NetNN: Neural Intrusion Detection System in Programmable Networks
Kamran Razavi, Shayan Davari Fard, George Karlos, Vinod Nigade, Max Mühlhäuser, Lin Wang
TL;DR
NetNN tackles the latency bottleneck of DNN-based intrusion detection by moving inference entirely into the network data plane using programmable switches. It partitions a DNN across switches, processes raw packet data (the first $68$ bytes) plus inter-arrival times, and uses packets to carry intermediate activations between switches, eliminating feature engineering. The authors present a P4 prototype with components Mapper, Neural Network Executor, and Packet Generator, and show that packet- and flow-level detection accuracy reach 83% and 99%, respectively, on a covert-channel dataset. This data-plane approach enables real-time intrusion detection at line rate and demonstrates a scalable path toward in-network ML with practical security benefits.
Abstract
The rise of deep learning has led to various successful attempts to apply deep neural networks (DNNs) for important networking tasks such as intrusion detection. Yet, running DNNs in the network control plane, as typically done in existing proposals, suffers from high latency that impedes the practicality of such approaches. This paper introduces NetNN, a novel DNN-based intrusion detection system that runs completely in the network data plane to achieve low latency.
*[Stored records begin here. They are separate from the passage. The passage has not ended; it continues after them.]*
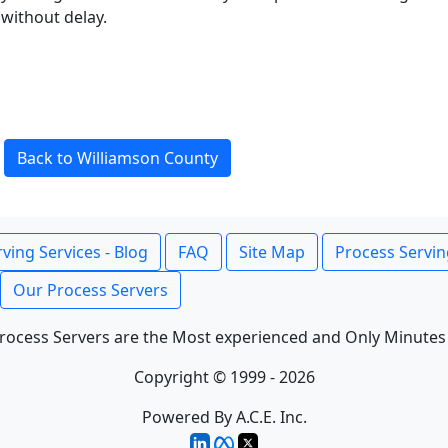
without delay.
Back to Williamson County
ving Services - Blog
FAQ
Site Map
Process Servin
Our Process Servers
rocess Servers are the Most experienced and Only Minutes
Copyright © 1999 - 2026
Powered By A.C.E. Inc.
NetNN adopts raw packet information as input, avoiding complicated feature engineering. NetNN mimics the DNN dataflow execution by mapping DNN parts to a network of programmable switches, executing partial DNN computations on individual switches, and generating packets carrying intermediate execution results between these switches. We implement NetNN in P4 and demonstrate the feasibility of such an approach. Experimental results show that NetNN can improve the intrusion detection accuracy to 99\% while meeting the real-time requirement.